* [Problem to solve]:
Your answer must restate each entry below word for word, with no pictures in it.

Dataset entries

┄┄┄┄┄┄

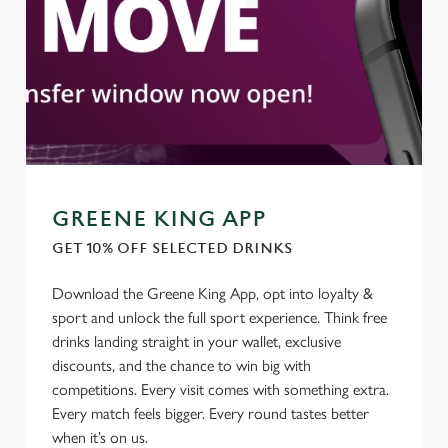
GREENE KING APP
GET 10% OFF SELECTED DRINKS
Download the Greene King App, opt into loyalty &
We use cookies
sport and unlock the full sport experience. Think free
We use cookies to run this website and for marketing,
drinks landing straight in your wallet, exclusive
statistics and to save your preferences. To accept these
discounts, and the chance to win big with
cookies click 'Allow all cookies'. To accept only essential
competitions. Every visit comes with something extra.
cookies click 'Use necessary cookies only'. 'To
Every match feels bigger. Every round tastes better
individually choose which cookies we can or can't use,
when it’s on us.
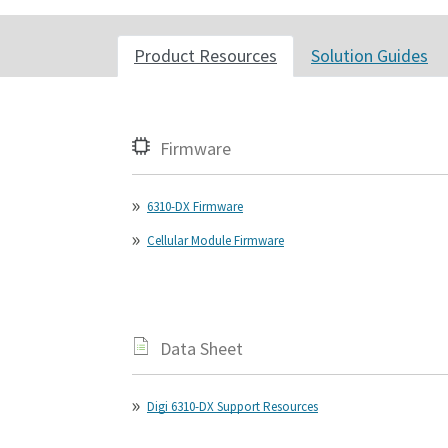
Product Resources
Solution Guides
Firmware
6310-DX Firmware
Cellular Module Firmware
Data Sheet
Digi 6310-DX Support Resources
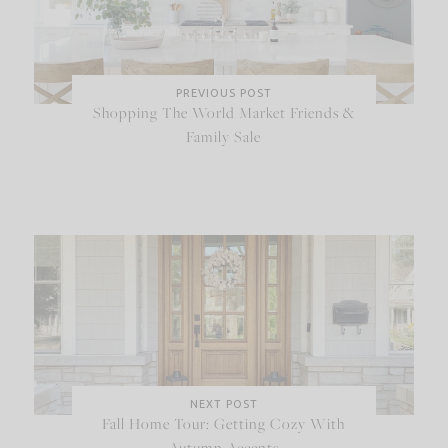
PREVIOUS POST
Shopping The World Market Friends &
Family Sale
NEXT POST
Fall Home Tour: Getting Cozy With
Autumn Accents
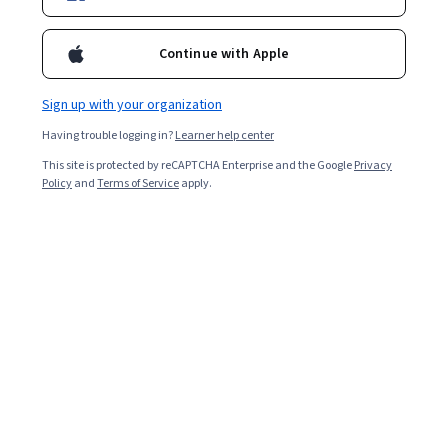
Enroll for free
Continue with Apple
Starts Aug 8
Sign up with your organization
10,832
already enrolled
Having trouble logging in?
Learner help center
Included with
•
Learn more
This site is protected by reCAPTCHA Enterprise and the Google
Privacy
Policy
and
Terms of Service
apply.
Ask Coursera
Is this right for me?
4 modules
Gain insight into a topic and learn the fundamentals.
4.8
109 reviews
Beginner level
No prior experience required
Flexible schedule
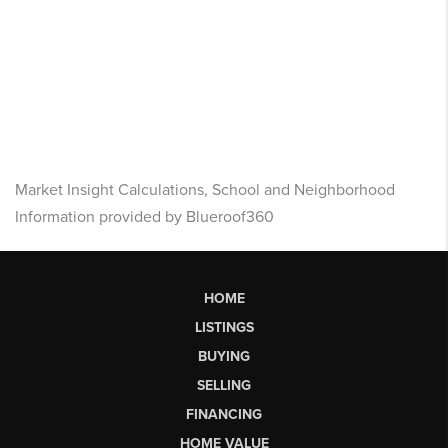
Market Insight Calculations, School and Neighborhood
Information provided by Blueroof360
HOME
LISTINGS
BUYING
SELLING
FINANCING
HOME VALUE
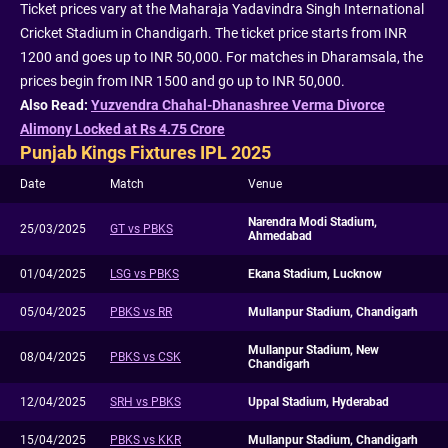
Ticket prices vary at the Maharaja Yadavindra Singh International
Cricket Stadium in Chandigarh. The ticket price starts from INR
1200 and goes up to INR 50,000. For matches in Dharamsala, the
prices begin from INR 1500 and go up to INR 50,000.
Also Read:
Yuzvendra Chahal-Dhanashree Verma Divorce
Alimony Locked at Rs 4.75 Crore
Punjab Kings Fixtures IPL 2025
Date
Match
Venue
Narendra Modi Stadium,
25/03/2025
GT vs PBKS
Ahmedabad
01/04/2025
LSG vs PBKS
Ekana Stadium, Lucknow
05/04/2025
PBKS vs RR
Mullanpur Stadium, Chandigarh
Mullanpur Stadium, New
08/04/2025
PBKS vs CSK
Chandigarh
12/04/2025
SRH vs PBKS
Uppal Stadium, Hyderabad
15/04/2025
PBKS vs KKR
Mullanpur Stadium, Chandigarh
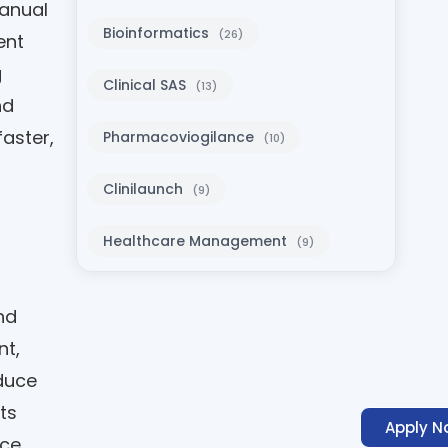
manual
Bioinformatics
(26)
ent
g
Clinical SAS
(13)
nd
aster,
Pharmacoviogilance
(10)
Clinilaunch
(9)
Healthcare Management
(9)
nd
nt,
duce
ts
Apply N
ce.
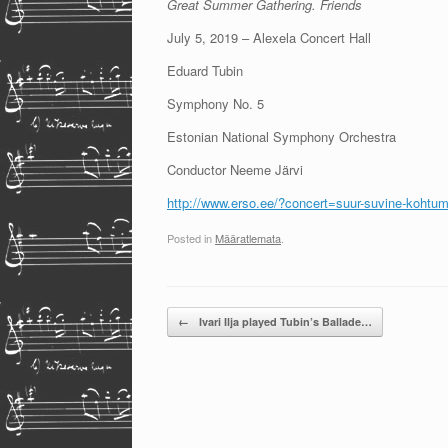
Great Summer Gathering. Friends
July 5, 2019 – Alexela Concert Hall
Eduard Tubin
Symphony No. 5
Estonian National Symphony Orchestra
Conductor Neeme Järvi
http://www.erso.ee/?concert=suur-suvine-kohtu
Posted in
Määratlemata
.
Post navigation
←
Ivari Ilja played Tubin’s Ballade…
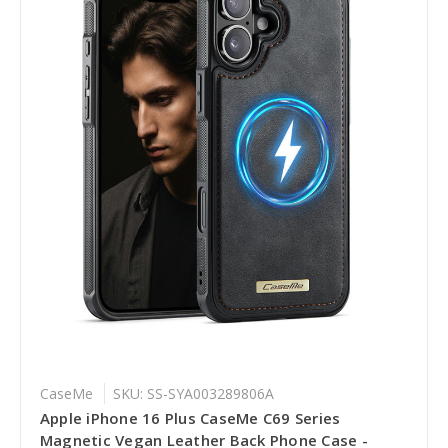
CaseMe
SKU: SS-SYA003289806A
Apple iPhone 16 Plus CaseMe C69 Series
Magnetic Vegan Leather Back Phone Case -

┄┄┄┄┄┄

* [Result of the task]:
GREENE KING APP
GET 10% OFF SELECTED DRINKS
Download the Greene King App, opt into loyalty &
We use cookies
sport and unlock the full sport experience. Think free
We use cookies to run this website and for marketing,
drinks landing straight in your wallet, exclusive
statistics and to save your preferences. To accept these
discounts, and the chance to win big with
cookies click 'Allow all cookies'. To accept only essential
competitions. Every visit comes with something extra.
cookies click 'Use necessary cookies only'. 'To
Every match feels bigger. Every round tastes better
individually choose which cookies we can or can't use,
when it’s on us.
Product Resources
Solution Guides
Firmware
6310-DX Firmware
Cellular Module Firmware
Data Sheet
Digi 6310-DX Support Resources
PREVIOUS POST
Shopping The World Market Friends &
Family Sale
NEXT POST
Fall Home Tour: Getting Cozy With
Autumn Accents
Enroll for free
Continue with Apple
Starts Aug 8
Sign up with your organization
10,832
already enrolled
Having trouble logging in?
Learner help center
Included with
•
Learn more
This site is protected by reCAPTCHA Enterprise and the Google
Privacy
Policy
and
Terms of Service
apply.
Ask Coursera
Is this right for me?
4 modules
Gain insight into a topic and learn the fundamentals.
4.8
109 reviews
Beginner level
No prior experience required
Flexible schedule
Market Insight Calculations, School and Neighborhood
Information provided by Blueroof360
HOME
LISTINGS
BUYING
SELLING
FINANCING
HOME VALUE
Ticket prices vary at the Maharaja Yadavindra Singh International
Cricket Stadium in Chandigarh. The ticket price starts from INR
1200 and goes up to INR 50,000. For matches in Dharamsala, the
prices begin from INR 1500 and go up to INR 50,000.
Also Read:
Yuzvendra Chahal-Dhanashree Verma Divorce
Alimony Locked at Rs 4.75 Crore
Punjab Kings Fixtures IPL 2025
Date
Match
Venue
Narendra Modi Stadium,
25/03/2025
GT vs PBKS
Ahmedabad
01/04/2025
LSG vs PBKS
Ekana Stadium, Lucknow
05/04/2025
PBKS vs RR
Mullanpur Stadium, Chandigarh
Mullanpur Stadium, New
08/04/2025
PBKS vs CSK
Chandigarh
12/04/2025
SRH vs PBKS
Uppal Stadium, Hyderabad
15/04/2025
PBKS vs KKR
Mullanpur Stadium, Chandigarh
manual
Bioinformatics
(26)
ent
g
Clinical SAS
(13)
nd
aster,
Pharmacoviogilance
(10)
Clinilaunch
(9)
Healthcare Management
(9)
nd
nt,
duce
ts
Apply N
ce.
Great Summer Gathering. Friends
July 5, 2019 – Alexela Concert Hall
Eduard Tubin
Symphony No. 5
Estonian National Symphony Orchestra
Conductor Neeme Järvi
http://www.erso.ee/?concert=suur-suvine-kohtu
Posted in
Määratlemata
.
Post navigation
←
Ivari Ilja played Tubin’s Ballade…
CaseMe
SKU: SS-SYA003289806A
Apple iPhone 16 Plus CaseMe C69 Series
Magnetic Vegan Leather Back Phone Case -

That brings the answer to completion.